'Big Sister Ping' closer to US trial as extradition appeal rejected

PUBLISHED : Thursday, 01 August, 2002, 12:00am
UPDATED : Thursday, 01 August, 2002, 12:00am

The avenues available to alleged human-smuggling mastermind 'Big Sister Ping' to block her extradition to the United States all but disappeared yesterday after the Court of Appeal dismissed her objections.

The ruling leaves Cheng Chui-ping, 52, with one final avenue - the Court of Final Appeal, the SAR's highest court.

American authorities had been hunting Cheng for her alleged role in the 1993 Golden Venture human-smuggling tragedy.

The freighter, packed with 286 illegal immigrants from Fuzhou, ran aground off the coast of New York City after four months at sea, killing 10 of the stowaways after they were ordered to swim ashore when the ship grounded.

According to an indictment brought before a Manhattan federal court in December 1994, Cheng had smuggled about 3,000 Fujianese to the US since 1984 with the help of the American-Chinese gang Fuk Ching.

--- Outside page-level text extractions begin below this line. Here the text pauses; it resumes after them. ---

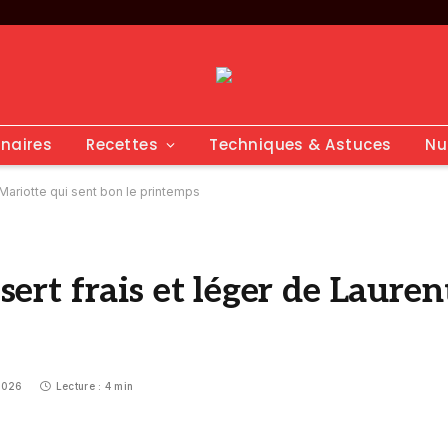
inaires
Recettes
Techniques & Astuces
Nu
 Mariotte qui sent bon le printemps
ssert frais et léger de Laure
 2026
Lecture : 4 min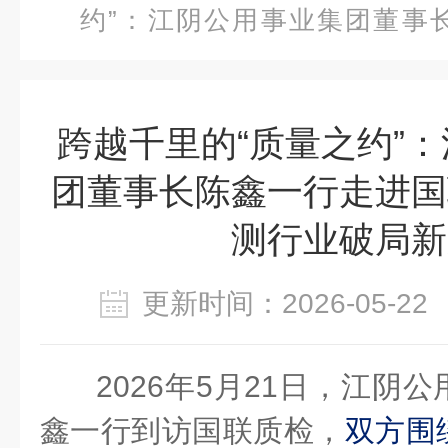
约”：江阴公用事业集团董事
检，共探检测行业破局新路径
跨越千里的“质量之约”
团董事长陈鑫一行走进国
测行业破局新
更新时间：2026-05-
2026年5月21日，江阴
鑫一行到访国联质检，
双方围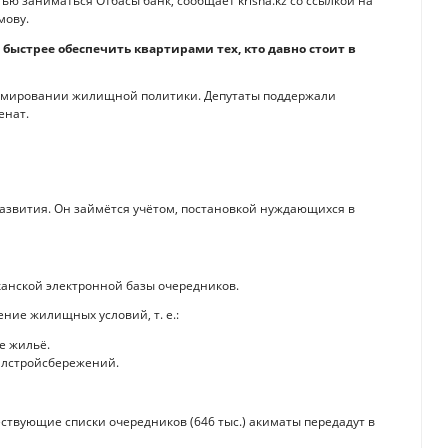
ью заниматься Отбасы банк, сообщает krisha.kz со ссылкой на
мову.
 быстрее обеспечить квартирами тех, кто давно стоит в
ормировании жилищной политики. Депутаты поддержали
енат.
развития. Он займётся учётом, постановкой нуждающихся в
анской электронной базы очередников.
ние жилищных условий, т. е.:
е жильё.
илстройсбережений.
ствующие списки очередников (646 тыс.) акиматы передадут в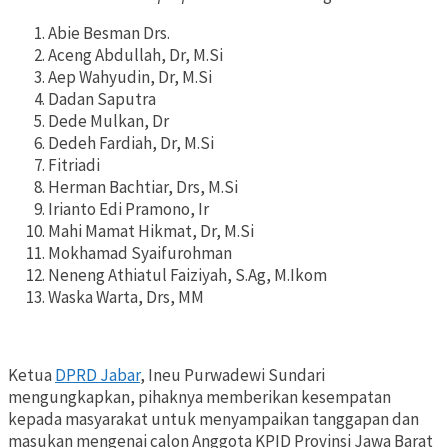
Abie Besman Drs.
Aceng Abdullah, Dr, M.Si
Aep Wahyudin, Dr, M.Si
Dadan Saputra
Dede Mulkan, Dr
Dedeh Fardiah, Dr, M.Si
Fitriadi
Herman Bachtiar, Drs, M.Si
Irianto Edi Pramono, Ir
Mahi Mamat Hikmat, Dr, M.Si
Mokhamad Syaifurohman
Neneng Athiatul Faiziyah, S.Ag, M.Ikom
Waska Warta, Drs, MM
Ketua
DPRD Jabar
, Ineu Purwadewi Sundari
mengungkapkan, pihaknya memberikan kesempatan
kepada masyarakat untuk menyampaikan tanggapan dan
masukan mengenai calon Anggota KPID Provinsi Jawa Barat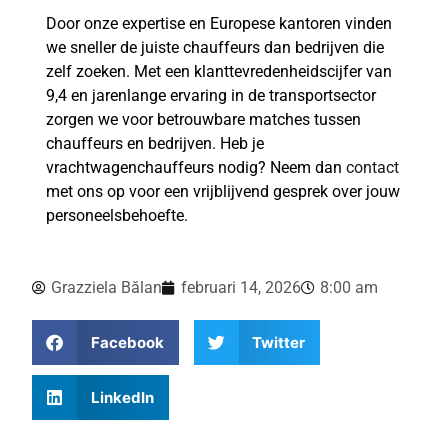
Door onze expertise en Europese kantoren vinden
we sneller de juiste chauffeurs dan bedrijven die
zelf zoeken. Met een klanttevredenheidscijfer van
9,4 en jarenlange ervaring in de transportsector
zorgen we voor betrouwbare matches tussen
chauffeurs en bedrijven. Heb je
vrachtwagenchauffeurs nodig? Neem dan
contact
met ons op voor een vrijblijvend gesprek over jouw
personeelsbehoefte.
Grazziela Bălan
februari 14, 2026
8:00 am
Facebook
Twitter
LinkedIn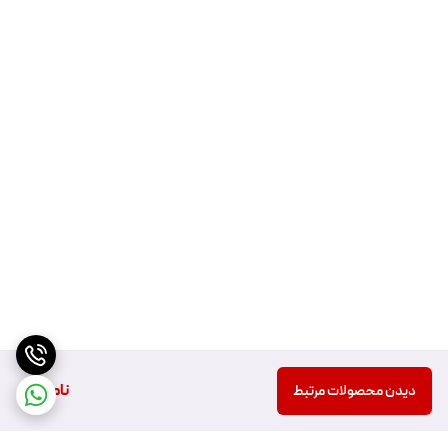
ناموجود
دیدن محصولات مرتبط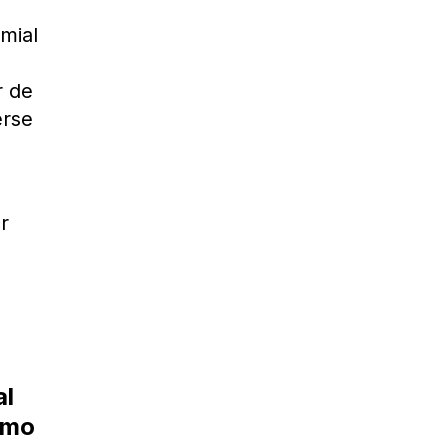
emial
r de
erse
r
al
ermo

US authorities requested her extradition from Hong Kong to face allegations of 'gross criminal conduct, universally deplored, international in its ramifications'.

Chief Executive Tung Chee-hwa approved the extradition request in May last year.

But Cheng's counsel, Andrew Bruce, SC, told the Court of Appeal yesterday that Mr Tung's action was wrong because Cheng's alleged crimes were subject to a time limit and that American authorities had no power to prosecute her.

'A person should not be sent halfway around the world against her will if it is harsh, unjust and oppressive to do so,' he said.

He added his client did not know she was a 'fugitive from justice' as the indictment had been sealed.

But Mr Justice Anthony Rogers, Mr Justice Frank Stock and Mr Justice Conrad Seagroatt yesterday dismissed the appeal. The reasons for their decision will be handed down at a later date.

The decision was the latest in a string of legal defeats for Cheng. She has been in custody at Tai Lam women's detention centre since her April 2000 arrest at Chek Lap Kok airport ended a five-year worldwide manhunt.

Cheng is accused of conspiring to smuggle illegal aliens from the mainland and to hold them hostage at 'safe houses' in New York, New Jersey and Maryland for ransom from their families.

She is also charged with taking migrants hostage and threatening them with death or injury.